*What you have to do*: Copy the records below exactly, starting at the line that contains "se prenosi od Ebu" and ending at the line that contains "a. Kulkarni, A., Kaushik, J."; leave out any pictures.
++++++++++++++++++++
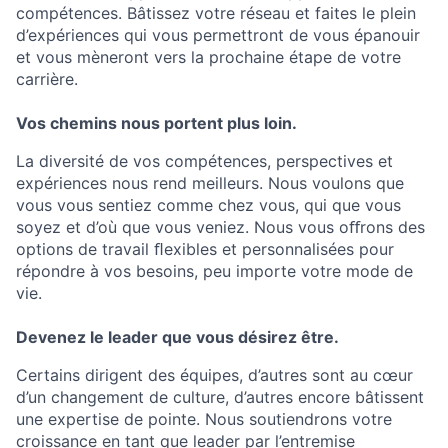
compétences. Bâtissez votre réseau et faites le plein
d’expériences qui vous permettront de vous épanouir
et vous mèneront vers la prochaine étape de votre
carrière.
Vos chemins nous portent plus loin.
La diversité de vos compétences, perspectives et
expériences nous rend meilleurs. Nous voulons que
vous vous sentiez comme chez vous, qui que vous
soyez et d’où que vous veniez. Nous vous oﬀrons des
options de travail ﬂexibles et personnalisées pour
répondre à vos besoins, peu importe votre mode de
vie.
Devenez le leader que vous désirez être.
Certains dirigent des équipes, d’autres sont au cœur
d’un changement de culture, d’autres encore bâtissent
une expertise de pointe. Nous soutiendrons votre
croissance en tant que leader par l’entremise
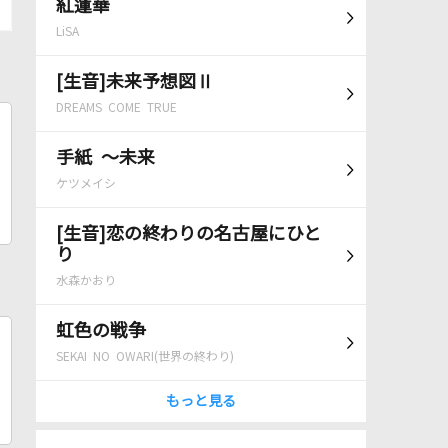
紅蓮華
LiSA
[生音]未来予想図Ⅱ
DREAMS COME TRUE
手紙 ～未来
ケツメイシ
[生音]恋の終わりの名古屋にひと
り
水森かおり
虹色の戦争
SEKAI NO OWARI(世界の終わり)
もっと見る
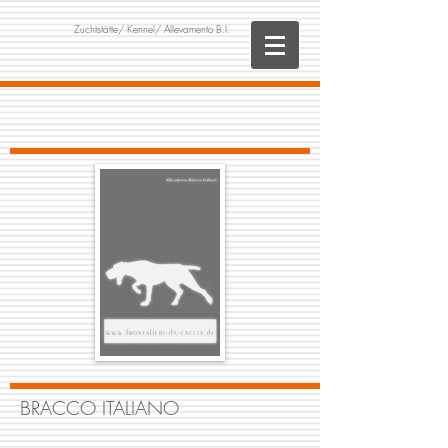
Zuchtstätte/
Kennel/ Allevamento B.I.
BRACCO ITALIANO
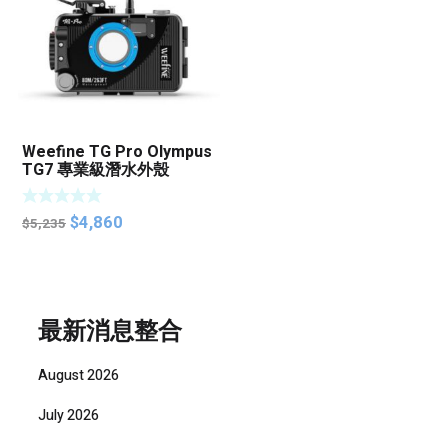
Weefine TG Pro Olympus
TG7 專業級潛水外殼
Original
Current
$
4,860
$
5,235
price
price
was:
is:
$5,235.
$4,860.
最新消息整合
August 2026
July 2026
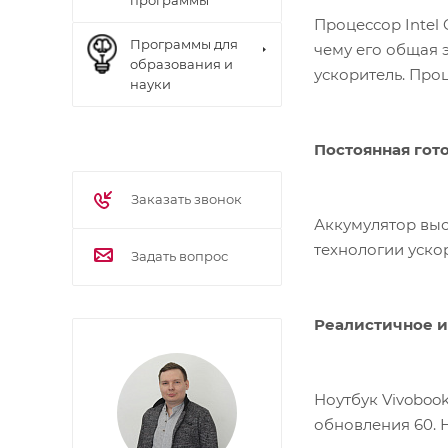
программы
Процессор Intel
Программы для
чему его общая 
образования и
ускор
науки
Постоянная гото
Заказать звонок
Аккумулятор выс
технологии уско
Задать вопрос
Реалистичное 
Ноутбук Vivoboo
обновления 60. 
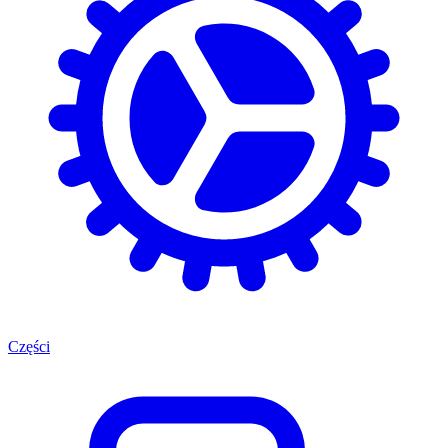
Części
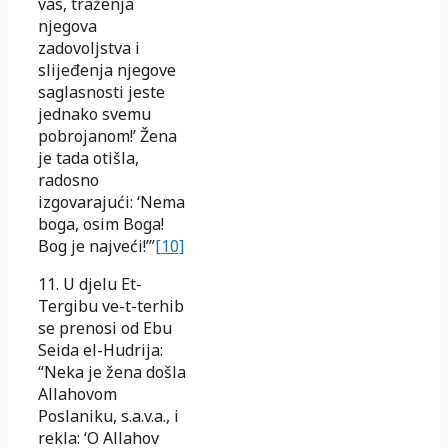
vas, traženja
njegova
zadovoljstva i
slijeđenja njegove
saglasnosti jeste
jednako svemu
pobrojanom!’ Žena
je tada otišla,
radosno
izgovarajući: ‘Nema
boga, osim Boga!
Bog je najveći!’”
[10]
11. U djelu Et-
Tergibu ve-t-terhib
se prenosi od Ebu
Seida el-Hudrija:
“Neka je žena došla
Allahovom
Poslaniku, s.a.v.a., i
rekla: ‘O Allahov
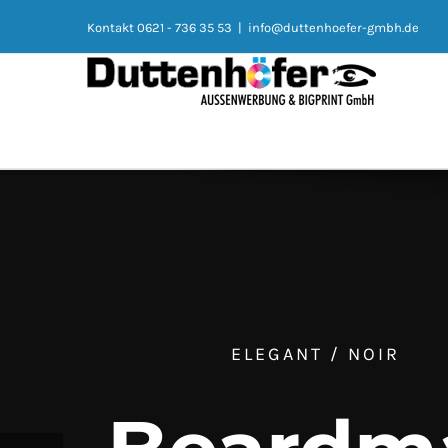
Kontakt 0621 - 736 35 53
|
info@duttenhoefer-gmbh.de
ELEGANT / NOIR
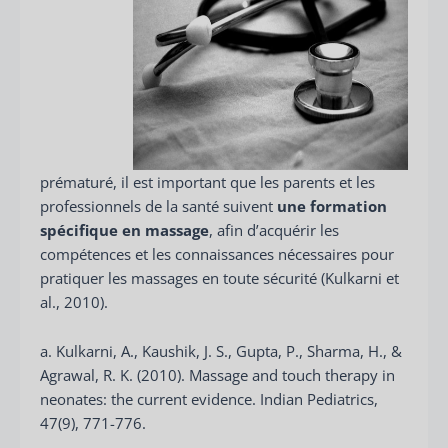
prématuré, il est important que les parents et les
professionnels de la santé suivent
une formation
spécifique en massage
, afin d’acquérir les
compétences et les connaissances nécessaires pour
pratiquer les massages en toute sécurité (Kulkarni et
al., 2010).
a. Kulkarni, A., Kaushik, J. S., Gupta, P., Sharma, H., &
Agrawal, R. K. (2010). Massage and touch therapy in
neonates: the current evidence. Indian Pediatrics,
47(9), 771-776.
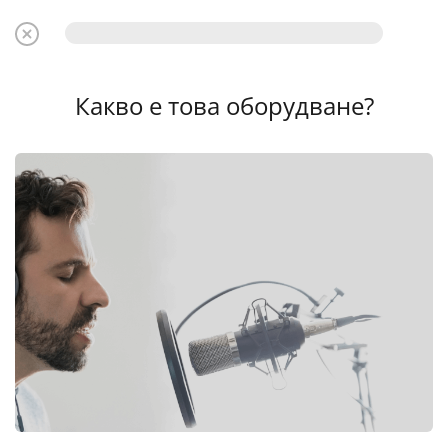
Какво е това оборудване?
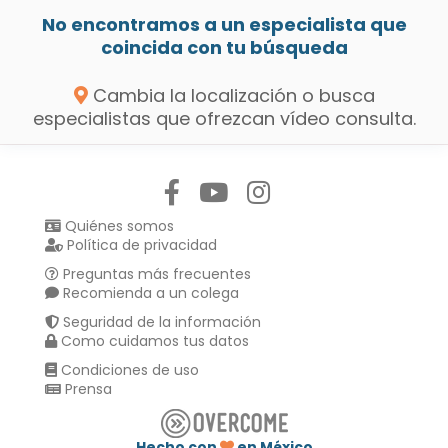
No encontramos a un especialista que
coincida con tu búsqueda
Cambia la localización o busca
especialistas que ofrezcan vídeo consulta.
Síguenos en:
Quiénes somos
Política de privacidad
Preguntas más frecuentes
Recomienda a un colega
Seguridad de la información
Como cuidamos tus datos
Condiciones de uso
Prensa
Hecho con
en México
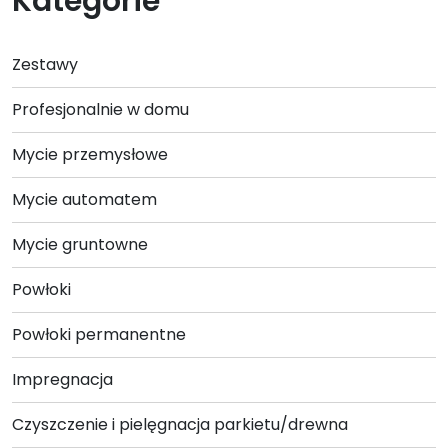
Kategorie
produkt
ma
wiele
Zestawy
wariantów.
Opcje
Profesjonalnie w domu
można
wybrać
Mycie przemysłowe
na
stronie
Mycie automatem
produktu
Mycie gruntowne
Powłoki
Powłoki permanentne
Impregnacja
Czyszczenie i pielęgnacja parkietu/drewna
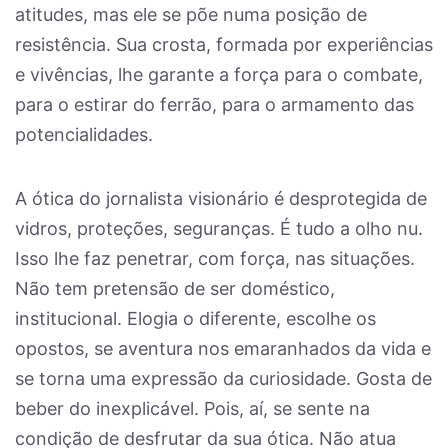
atitudes, mas ele se põe numa posição de
resistência. Sua crosta, formada por experiências
e vivências, lhe garante a força para o combate,
para o estirar do ferrão, para o armamento das
potencialidades.
A ótica do jornalista visionário é desprotegida de
vidros, proteções, seguranças. É tudo a olho nu.
Isso lhe faz penetrar, com força, nas situações.
Não tem pretensão de ser doméstico,
institucional. Elogia o diferente, escolhe os
opostos, se aventura nos emaranhados da vida e
se torna uma expressão da curiosidade. Gosta de
beber do inexplicável. Pois, aí, se sente na
condição de desfrutar da sua ótica. Não atua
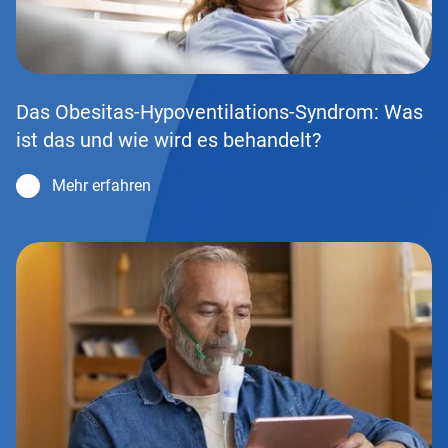
Das Obesitas-Hypoventilations-Syndrom: Was
ist das und wie wird es behandelt?
Mehr erfahren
++++++++++++++++++++
*Expected answer*:
se prenosi od Ebu
Seida el-Hudrija:
“Neka je žena došla
Allahovom
Poslaniku, s.a.v.a., i
rekla: ‘O Allahov
Kontakt 0621 - 736 35 53
|
info@duttenhoefer-gmbh.de
ELEGANT / NOIR
prématuré, il est important que les parents et les
professionnels de la santé suivent
une formation
spécifique en massage
, afin d’acquérir les
compétences et les connaissances nécessaires pour
pratiquer les massages en toute sécurité (Kulkarni et
al., 2010).
a. Kulkarni, A., Kaushik, J. S., Gupta, P., Sharma, H., &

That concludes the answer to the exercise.